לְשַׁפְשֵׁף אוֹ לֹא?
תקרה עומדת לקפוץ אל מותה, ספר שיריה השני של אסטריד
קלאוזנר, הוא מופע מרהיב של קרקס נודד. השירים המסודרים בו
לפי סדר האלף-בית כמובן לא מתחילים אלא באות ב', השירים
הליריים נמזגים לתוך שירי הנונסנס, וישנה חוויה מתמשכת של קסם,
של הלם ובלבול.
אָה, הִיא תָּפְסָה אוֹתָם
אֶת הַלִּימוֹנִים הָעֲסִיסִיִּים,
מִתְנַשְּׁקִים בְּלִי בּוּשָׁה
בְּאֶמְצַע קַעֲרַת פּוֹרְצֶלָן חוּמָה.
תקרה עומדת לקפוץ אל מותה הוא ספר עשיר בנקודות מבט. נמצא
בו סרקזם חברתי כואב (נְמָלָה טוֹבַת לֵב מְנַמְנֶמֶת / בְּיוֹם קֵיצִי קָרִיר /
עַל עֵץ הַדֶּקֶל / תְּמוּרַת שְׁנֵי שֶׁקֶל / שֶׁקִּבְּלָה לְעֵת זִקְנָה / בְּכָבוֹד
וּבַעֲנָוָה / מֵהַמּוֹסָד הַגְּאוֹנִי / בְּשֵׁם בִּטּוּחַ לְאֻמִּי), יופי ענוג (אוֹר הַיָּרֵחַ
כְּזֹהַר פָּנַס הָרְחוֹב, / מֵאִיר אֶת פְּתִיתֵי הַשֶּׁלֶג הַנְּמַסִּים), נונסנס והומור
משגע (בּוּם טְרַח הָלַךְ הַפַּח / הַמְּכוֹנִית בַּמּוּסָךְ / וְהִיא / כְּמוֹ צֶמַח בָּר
---
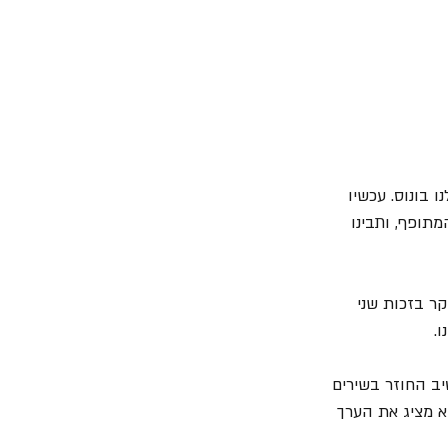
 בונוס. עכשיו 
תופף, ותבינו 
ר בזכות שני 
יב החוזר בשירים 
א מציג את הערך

[Work order]:
Every line of the material above that includes the string "עומדת" is required.

[Exercise response]:
תקרה עומדת לקפוץ אל מותה, ספר שיריה השני של אסטריד
תקרה עומדת לקפוץ אל מותה הוא ספר עשיר בנקודות מבט. נמצא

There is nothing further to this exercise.